As the Fed winds down and tightens, the days of easy money will end. Though nobody wants economic damage, a bit of pain may have to be taken if inflation is to be brought down. Given how persistent inflation can be, it’s better to be safe than sorry.
After all, once rate hikes crush inflation (toward the 2-4% range), central banks can always begin to reverse course and cut rates gradually. Indeed, it’s probably a better idea to hike aggressively now and run the risk of too many hikes than doing too little, too late, and letting inflation get comfortable where it is. At the end of the day, rate hikes are reversible; inflation’s insidious effect on your wealth is not.
In this piece, we’ll rotate back to two classic value stocks on the TSX Index that finally look worthy of a buy. Though they haven’t imploded as some of the tech names in this market have, I think there’s real value to be had in June before a potential second-half relief rally has a chance to kick off.

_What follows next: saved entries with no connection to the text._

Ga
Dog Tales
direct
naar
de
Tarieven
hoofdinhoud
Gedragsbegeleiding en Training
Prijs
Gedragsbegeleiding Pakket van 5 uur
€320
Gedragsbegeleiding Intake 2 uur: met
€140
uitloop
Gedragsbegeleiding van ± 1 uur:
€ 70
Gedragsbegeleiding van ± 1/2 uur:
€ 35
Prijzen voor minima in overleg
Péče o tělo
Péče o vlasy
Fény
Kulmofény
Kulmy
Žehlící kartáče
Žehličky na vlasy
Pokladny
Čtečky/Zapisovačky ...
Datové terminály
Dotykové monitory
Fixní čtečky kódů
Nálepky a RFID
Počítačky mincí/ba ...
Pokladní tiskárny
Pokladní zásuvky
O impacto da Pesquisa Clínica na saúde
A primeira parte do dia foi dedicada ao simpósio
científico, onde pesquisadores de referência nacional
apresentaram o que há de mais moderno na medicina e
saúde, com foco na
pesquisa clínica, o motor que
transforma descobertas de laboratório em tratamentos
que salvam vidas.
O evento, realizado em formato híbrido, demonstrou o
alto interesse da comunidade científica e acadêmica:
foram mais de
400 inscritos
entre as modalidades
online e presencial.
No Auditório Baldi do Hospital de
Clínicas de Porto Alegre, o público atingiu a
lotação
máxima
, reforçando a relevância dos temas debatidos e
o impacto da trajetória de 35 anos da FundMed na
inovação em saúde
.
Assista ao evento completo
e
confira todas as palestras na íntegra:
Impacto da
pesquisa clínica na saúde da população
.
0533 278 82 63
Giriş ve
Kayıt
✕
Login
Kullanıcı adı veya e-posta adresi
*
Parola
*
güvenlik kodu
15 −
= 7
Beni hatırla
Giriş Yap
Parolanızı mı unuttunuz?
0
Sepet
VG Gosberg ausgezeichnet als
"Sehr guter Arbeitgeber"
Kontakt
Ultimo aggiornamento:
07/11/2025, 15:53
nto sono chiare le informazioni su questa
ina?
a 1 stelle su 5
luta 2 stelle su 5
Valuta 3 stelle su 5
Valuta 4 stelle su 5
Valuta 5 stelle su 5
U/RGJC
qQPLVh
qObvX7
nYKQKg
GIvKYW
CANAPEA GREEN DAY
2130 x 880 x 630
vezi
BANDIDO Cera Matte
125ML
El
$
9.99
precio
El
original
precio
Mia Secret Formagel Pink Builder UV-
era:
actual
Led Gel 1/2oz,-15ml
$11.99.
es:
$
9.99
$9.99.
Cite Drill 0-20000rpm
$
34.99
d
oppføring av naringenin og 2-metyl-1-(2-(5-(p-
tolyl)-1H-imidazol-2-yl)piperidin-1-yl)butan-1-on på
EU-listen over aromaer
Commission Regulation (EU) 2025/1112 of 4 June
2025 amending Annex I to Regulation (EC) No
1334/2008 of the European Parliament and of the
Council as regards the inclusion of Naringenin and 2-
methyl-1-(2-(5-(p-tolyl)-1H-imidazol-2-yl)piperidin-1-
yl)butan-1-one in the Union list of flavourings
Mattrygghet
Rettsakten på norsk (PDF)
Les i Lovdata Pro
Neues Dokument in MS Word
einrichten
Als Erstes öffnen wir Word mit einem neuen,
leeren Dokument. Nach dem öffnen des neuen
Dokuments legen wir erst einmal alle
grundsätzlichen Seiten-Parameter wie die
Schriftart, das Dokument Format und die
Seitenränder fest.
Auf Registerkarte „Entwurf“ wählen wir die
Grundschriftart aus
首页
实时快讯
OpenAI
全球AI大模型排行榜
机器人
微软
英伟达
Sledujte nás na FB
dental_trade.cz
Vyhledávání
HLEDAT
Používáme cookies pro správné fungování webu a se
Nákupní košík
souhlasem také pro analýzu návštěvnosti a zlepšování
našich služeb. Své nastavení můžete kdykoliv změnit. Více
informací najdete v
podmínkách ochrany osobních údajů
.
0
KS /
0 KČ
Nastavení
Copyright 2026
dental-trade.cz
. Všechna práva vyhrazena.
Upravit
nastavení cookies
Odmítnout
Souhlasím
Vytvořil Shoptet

Even if we’re not due for such a rebound, the following names seem discounted, with a solid risk/reward scenario for those willing to hold for the next five years. Consider shares of Algonquin Power & Utilities (TSX:AQN)(NYSE:AQN) and Leon’s Furniture (TSX:LNF).
Algonquin Power & Utilities
Algonquin is a renewable power play that hasn’t gone anywhere for nearly three years now. The stock is stuck, and COVID headwinds have not helped the firm pick its feet off the ground. Though the green energy tailwind is still very much in play, operational hiccups have weighed heavily. With sky-high oil prices — currently at US$120 per barrel of WTI — pressuring firms to seek other energy options, there’s a real chance that the renewable energy tailwind could pick up traction.
Undoubtedly, nobody wants to overpay for fossil fuels, while also getting dinged for emissions. Algonquin has challenges, but it can overcome them. The stock trades at 28.8 times trailing earnings, with a 5.13% dividend yield.
Leon’s Furniture
For those seeking deeper value, it’s tough to stack up against iconic Canadian furniture retailer Leon’s. Home furnishings can be quite cyclical, and in the face of a recession, nobody is thinking about that new sectional or dining set. Still, the long-term trend is a friend of the furnishing plays. Indeed, Warren Buffett is a big fan of furniture retailers, despite their discretionary nature. They’re necessary, especially with the expected rise in millennial homeownership over the next decade.
Yes, a recession will hurt Leon’s numbers badly. However, the stock is already priced with nothing but pain in the cards over the medium term at 6.46 times trailing earnings. The 4% dividend yield is also rich and ready to scoop up.
The Foolish bottom line
Algonquin and Leon’s are great contrarian plays that look too cheap to ignore. Both names have huge dividend yields that are swollen due to recent share price depreciation. Algonquin is pricier as a result of tough times, while Leon’s is at a rock-bottom multiple in anticipation of a hard road ahead. I think both are worthy of buying in the summer to play a recovery that could ensue if inflation backs down quicker than we expect.